Com a onda do escândalo Partygate a crescer, Sunak viu a sua oportunidade e demitiu-se. Iniciou assim uma vaga de demissões que levariam à demissão de Boris Johnson. Mas não conseguiu afastar a imagem de “traidor”, num Partido Conservador que é rápido a puxar o tapete aos seus líderes, mas não gosta de premiar quem atira a primeira pedra. Truss venceu a campanha para substituir Johnson — mas eis que, menos de dois meses depois, Rishi Sunak é quem ri por último.
O que pode trazer um conservador “pragmático” e “não-ideológico”?
A grande dúvida que sobra agora é o que esperar de um governo liderado por Rishi Sunak. E os poucos registos do passado político do antigo ministro não servem de grandes pistas. Sunak sempre se assumiu a favor do Brexit, mas está longe de ser um hard liner, como comprova o facto de ter votado a favor do plano de Theresa May — tão criticado por Boris Johnson — as três vezes em que este foi ao Parlamento.
Além da economia e das finanças, há poucos temas onde a visão de Sunak seja conhecida. E, nesse tema fulcral, é difícil por vezes destrinçar quais as suas verdadeiras convicções. Este fã de Nigel Lawson defende uma plataforma de impostos baixos, mas garante que é impossível descê-los agora, tendo em conta a inflação, não se comprometendo com metas. Mais: foi consigo na pasta das Finanças que foram aumentados o IRC e as contribuições para a Segurança Social, e foi também no seu mandato que foi criado um imposto sobre os lucros inesperados das empresas, que levou deputados conservadores a insinuarem que seria um “socialista”.
Foi também durante o período em que foi ministro das Finanças que o governo britânico aplicou uma receita de apoios sociais reforçados durante a Covid-19 e criou o programa de investimento público Levelling Up.
Os apoiantes garantem que Sunak é apenas pragmático: “Ele é um conservador moderno e não-ideológico”, diz o antigo líder dos tories William Hague. Outros acusam-no de não ter espinha dorsal. “Todas as interações dele são baseadas no facto de ele precisar de algo teu. Quando o consegue, acabou”, desabafou um antigo funcionário do governo. A maioria, porém, é unânime em descrevê-lo como “discreto” e “trabalhador”.
Certo é que o percurso de Rishi, com experiência política limitada às Finanças, permitiu-lhe nunca ter de se expor demasiado. “O Rishi não é um ideólogo louco. Na maior parte dos cargos de relevo na política, é-se facilmente apanhado se se tiver um grande ego ou não se prestar atenção aos detalhes.
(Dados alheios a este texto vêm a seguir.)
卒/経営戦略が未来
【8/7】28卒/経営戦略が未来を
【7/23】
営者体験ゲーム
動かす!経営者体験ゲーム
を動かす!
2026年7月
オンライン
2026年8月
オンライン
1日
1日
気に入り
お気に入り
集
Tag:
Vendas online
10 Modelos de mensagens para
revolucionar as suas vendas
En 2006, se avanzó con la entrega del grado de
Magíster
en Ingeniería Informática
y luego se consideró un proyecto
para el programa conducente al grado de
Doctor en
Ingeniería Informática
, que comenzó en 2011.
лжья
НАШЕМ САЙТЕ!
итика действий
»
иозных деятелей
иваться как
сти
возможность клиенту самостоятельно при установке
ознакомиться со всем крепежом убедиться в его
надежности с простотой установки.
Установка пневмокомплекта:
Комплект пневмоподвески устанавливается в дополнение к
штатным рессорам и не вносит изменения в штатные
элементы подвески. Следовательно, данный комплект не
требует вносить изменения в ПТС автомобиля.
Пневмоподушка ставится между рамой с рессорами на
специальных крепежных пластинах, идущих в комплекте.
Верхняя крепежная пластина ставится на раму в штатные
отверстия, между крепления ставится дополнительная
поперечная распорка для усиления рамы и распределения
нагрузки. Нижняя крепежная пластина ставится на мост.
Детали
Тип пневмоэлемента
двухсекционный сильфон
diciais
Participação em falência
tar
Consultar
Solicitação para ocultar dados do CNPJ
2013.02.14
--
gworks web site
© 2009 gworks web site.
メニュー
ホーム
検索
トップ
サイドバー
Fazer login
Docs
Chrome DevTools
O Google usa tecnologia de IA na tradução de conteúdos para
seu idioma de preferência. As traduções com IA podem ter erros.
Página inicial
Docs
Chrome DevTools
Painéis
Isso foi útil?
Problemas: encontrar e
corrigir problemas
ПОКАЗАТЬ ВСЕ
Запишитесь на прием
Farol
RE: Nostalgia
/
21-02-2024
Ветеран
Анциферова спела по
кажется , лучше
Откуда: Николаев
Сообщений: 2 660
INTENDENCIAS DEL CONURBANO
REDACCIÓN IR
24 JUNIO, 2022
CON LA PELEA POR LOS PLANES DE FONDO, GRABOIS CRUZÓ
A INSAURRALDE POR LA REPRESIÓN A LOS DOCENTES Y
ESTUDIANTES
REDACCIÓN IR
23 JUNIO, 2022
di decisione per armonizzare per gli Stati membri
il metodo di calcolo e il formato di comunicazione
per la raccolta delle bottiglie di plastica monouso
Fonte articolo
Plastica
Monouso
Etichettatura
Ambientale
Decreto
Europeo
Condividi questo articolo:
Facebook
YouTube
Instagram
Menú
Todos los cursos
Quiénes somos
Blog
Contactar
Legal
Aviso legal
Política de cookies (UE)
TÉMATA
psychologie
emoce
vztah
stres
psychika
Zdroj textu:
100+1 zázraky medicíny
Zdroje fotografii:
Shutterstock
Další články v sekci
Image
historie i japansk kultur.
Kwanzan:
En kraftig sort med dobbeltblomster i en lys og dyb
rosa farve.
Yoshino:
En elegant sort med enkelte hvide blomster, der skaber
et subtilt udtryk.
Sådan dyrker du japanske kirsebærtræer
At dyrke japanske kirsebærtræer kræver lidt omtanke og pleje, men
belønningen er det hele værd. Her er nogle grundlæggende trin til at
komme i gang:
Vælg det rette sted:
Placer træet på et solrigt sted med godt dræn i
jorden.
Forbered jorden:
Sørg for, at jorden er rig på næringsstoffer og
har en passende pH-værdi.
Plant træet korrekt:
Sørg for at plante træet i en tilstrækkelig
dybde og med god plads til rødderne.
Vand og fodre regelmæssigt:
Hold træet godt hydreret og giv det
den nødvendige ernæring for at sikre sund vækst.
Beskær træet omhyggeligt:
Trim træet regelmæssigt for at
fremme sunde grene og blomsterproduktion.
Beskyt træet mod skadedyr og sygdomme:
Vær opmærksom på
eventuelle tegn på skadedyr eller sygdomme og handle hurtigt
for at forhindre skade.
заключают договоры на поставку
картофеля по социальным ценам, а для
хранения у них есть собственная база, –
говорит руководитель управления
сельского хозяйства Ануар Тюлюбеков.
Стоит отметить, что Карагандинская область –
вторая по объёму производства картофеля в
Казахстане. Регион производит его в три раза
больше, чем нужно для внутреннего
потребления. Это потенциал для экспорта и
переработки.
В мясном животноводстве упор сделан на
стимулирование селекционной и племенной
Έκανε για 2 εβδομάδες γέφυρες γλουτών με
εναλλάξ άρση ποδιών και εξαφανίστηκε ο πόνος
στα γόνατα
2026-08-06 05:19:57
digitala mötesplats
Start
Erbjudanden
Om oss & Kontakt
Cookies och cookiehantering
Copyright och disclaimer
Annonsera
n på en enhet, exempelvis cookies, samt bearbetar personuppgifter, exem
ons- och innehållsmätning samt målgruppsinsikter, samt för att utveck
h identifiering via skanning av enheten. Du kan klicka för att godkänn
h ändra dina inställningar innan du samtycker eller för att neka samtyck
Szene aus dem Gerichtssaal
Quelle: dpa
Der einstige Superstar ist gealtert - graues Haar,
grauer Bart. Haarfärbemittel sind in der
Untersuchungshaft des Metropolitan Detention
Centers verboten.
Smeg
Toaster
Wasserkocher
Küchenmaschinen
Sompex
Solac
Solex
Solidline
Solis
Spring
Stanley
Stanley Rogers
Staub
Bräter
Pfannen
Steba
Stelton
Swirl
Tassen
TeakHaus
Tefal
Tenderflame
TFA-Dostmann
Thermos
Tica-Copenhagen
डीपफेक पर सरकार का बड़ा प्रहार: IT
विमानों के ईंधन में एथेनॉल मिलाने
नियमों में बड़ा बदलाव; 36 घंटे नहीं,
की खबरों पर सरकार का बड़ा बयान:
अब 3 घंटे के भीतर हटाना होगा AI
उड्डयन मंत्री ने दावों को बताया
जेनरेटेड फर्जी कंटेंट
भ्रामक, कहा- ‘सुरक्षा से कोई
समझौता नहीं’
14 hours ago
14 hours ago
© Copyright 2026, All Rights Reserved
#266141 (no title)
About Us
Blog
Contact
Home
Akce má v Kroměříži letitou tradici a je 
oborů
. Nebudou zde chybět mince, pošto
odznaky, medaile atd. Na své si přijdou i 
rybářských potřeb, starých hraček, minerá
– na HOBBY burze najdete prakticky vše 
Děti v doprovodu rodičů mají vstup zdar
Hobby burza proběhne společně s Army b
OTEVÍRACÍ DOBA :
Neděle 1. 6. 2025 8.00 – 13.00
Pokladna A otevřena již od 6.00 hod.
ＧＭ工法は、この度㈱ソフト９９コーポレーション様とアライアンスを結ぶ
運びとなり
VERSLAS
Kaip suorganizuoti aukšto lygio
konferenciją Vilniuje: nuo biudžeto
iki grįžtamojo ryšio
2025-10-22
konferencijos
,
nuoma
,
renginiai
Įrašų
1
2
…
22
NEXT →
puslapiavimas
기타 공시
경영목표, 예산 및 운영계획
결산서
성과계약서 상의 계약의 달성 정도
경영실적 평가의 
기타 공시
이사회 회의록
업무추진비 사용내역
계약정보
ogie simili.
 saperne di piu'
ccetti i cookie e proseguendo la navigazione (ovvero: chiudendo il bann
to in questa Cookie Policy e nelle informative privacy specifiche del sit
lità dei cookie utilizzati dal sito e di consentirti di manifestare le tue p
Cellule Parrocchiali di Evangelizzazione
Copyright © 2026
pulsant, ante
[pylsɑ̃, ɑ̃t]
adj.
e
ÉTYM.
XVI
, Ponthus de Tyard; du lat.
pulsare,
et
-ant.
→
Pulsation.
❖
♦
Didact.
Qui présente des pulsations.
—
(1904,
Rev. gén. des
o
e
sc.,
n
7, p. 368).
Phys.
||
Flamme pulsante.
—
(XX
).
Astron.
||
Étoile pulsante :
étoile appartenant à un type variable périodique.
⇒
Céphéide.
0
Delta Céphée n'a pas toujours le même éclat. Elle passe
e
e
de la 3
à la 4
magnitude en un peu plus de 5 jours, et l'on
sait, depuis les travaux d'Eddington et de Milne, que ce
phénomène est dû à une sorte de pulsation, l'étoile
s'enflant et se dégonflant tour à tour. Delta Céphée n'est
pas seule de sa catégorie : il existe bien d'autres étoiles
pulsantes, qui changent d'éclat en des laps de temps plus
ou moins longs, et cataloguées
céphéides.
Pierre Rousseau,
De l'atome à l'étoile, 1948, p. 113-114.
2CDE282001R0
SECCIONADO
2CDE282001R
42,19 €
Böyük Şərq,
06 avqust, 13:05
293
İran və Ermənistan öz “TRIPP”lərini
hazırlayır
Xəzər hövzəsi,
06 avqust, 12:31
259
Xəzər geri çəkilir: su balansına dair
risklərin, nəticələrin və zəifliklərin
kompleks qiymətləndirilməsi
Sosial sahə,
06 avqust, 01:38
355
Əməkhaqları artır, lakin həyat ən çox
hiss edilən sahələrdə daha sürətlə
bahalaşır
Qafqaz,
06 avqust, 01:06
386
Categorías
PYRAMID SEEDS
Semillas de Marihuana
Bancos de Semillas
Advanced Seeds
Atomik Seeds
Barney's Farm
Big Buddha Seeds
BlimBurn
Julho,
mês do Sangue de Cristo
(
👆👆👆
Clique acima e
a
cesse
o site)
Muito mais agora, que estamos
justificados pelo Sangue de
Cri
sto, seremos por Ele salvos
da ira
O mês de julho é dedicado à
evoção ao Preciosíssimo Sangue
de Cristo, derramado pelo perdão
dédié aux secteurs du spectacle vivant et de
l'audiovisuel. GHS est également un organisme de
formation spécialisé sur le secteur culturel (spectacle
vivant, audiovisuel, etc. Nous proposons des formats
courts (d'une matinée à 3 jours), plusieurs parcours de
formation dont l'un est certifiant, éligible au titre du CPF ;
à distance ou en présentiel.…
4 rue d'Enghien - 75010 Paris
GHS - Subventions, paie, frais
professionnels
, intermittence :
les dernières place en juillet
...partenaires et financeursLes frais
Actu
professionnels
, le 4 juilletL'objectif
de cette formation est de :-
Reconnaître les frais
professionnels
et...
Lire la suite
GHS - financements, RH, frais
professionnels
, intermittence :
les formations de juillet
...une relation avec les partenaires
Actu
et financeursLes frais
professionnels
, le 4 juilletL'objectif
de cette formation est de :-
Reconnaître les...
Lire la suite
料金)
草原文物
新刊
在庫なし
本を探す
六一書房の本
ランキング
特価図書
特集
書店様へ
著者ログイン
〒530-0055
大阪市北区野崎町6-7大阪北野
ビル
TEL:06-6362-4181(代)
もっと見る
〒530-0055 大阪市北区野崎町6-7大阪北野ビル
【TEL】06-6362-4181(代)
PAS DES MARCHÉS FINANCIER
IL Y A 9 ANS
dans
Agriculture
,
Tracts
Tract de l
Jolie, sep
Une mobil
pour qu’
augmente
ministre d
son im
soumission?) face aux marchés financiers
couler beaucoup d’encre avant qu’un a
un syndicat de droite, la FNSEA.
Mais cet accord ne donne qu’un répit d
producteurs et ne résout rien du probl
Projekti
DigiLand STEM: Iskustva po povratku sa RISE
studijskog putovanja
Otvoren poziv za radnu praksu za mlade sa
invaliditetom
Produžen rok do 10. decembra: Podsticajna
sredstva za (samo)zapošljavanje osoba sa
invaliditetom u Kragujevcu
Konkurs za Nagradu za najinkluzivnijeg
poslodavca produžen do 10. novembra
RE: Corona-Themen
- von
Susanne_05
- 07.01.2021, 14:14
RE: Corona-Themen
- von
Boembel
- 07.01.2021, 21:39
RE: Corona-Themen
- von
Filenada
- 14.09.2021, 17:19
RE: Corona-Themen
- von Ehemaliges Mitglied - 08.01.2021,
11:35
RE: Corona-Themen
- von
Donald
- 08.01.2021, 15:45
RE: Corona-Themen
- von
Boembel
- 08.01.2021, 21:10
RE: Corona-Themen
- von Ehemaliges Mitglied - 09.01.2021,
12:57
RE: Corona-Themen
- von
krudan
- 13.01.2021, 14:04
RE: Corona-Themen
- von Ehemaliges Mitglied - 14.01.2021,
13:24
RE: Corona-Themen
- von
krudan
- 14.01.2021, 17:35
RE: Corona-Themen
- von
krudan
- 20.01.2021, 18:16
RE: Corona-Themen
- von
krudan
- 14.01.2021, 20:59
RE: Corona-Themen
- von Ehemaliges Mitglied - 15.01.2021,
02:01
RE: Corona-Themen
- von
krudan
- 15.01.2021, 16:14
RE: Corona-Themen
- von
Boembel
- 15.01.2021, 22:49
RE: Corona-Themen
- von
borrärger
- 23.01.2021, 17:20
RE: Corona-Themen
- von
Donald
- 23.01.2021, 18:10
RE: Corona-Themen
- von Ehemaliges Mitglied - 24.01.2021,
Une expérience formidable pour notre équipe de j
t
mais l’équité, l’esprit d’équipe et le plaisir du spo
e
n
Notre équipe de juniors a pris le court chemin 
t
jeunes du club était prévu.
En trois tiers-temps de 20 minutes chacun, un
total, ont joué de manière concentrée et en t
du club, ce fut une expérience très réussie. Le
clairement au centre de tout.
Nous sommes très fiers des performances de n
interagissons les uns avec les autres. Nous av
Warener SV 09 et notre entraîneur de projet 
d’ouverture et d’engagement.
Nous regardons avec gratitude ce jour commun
As Finanças é um dos poucos cargos onde se pode ser mais como Macavity”, comentou um antigo ministro ao Times, referindo-se ao “gato misterioso” do livro de T.S. Eliot e do musical Cats.
Depois da experiência Truss, os mercados anseiam por alguém exatamente como Rishi: um homem talvez aborrecido, possivelmente flexível, mas que fala a linguagem das Finanças e segue a ortodoxia das contas certas. Como refletia a revista conservadora Spectator há dois dias, “o Reino Unido talvez descubra que a melhor opção é a mais aborrecida e moderada“.
O outro lado da moeda, porém, também lá está. Há apenas seis meses, quando ainda ocupava o cargo de ministro das Finanças, Rishi Sunak tentou provar que compreende o homem comum e, numa entrevista com a BBC, lamentou a inflação, citando de memória o aumento do preço do pão de 1 libra para 1,20. O problema é que, logo de seguida, admitiu que, na sua casa, “há muitos tipos de pão diferente” para agradar ao gosto de cada membro da família. E quantos britânicos podem dizer o mesmo?